_Your instructions_
The answer must be a single number: how many lines in the entries hold the string "Rubiales".

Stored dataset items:
========================================================================

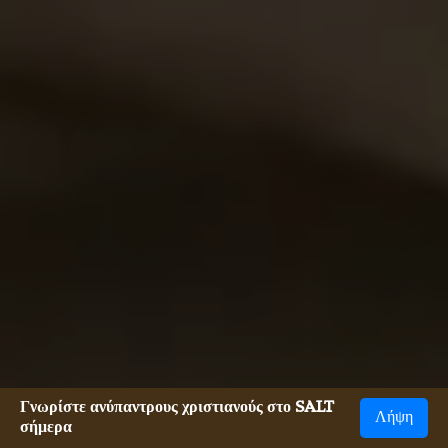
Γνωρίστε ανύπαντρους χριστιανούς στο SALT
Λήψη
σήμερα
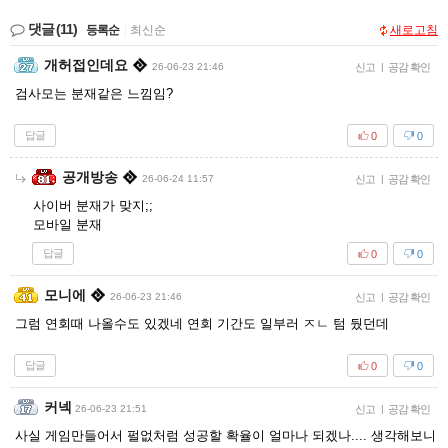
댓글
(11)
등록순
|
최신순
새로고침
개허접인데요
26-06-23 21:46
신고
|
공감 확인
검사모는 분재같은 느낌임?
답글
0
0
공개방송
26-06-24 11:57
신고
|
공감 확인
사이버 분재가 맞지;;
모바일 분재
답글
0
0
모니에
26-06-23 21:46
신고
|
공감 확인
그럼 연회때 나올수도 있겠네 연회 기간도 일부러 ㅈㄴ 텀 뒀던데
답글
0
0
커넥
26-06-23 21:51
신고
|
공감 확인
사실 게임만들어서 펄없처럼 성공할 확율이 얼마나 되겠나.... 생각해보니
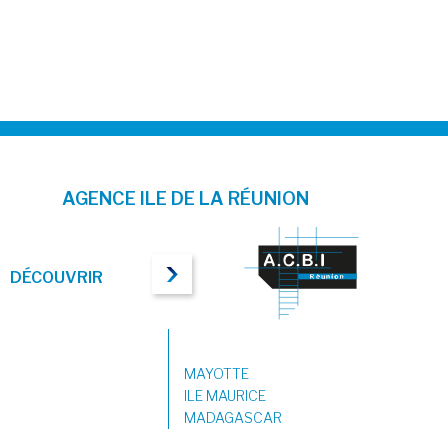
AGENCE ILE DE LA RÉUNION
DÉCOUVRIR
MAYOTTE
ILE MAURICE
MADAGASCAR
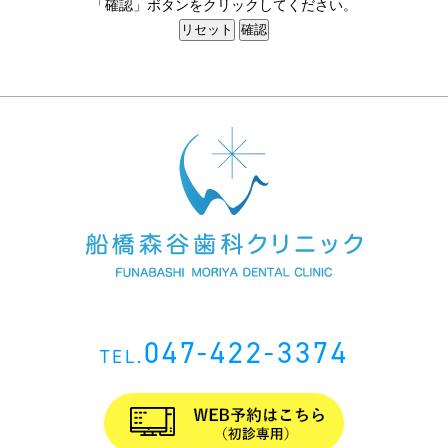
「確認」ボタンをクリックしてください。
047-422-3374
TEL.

========================================================================

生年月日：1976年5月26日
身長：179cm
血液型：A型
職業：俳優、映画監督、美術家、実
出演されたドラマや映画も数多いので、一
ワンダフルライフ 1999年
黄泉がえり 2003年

========================================================================

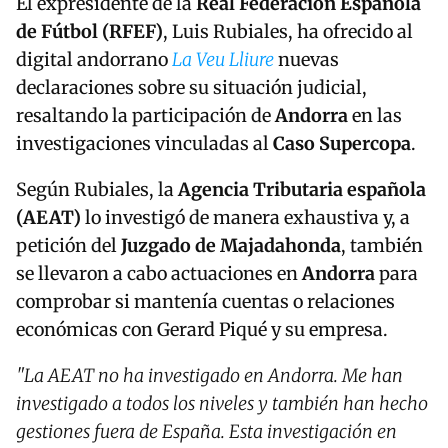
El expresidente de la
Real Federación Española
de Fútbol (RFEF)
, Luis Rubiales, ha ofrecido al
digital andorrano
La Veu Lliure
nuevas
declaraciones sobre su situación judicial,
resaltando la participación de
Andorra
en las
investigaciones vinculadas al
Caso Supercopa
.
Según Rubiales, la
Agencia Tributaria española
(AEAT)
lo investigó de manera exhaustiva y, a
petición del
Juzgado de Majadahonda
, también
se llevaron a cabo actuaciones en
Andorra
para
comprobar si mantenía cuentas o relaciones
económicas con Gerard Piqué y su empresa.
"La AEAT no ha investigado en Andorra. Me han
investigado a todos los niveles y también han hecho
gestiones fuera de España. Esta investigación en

========================================================================

_Answer area_
2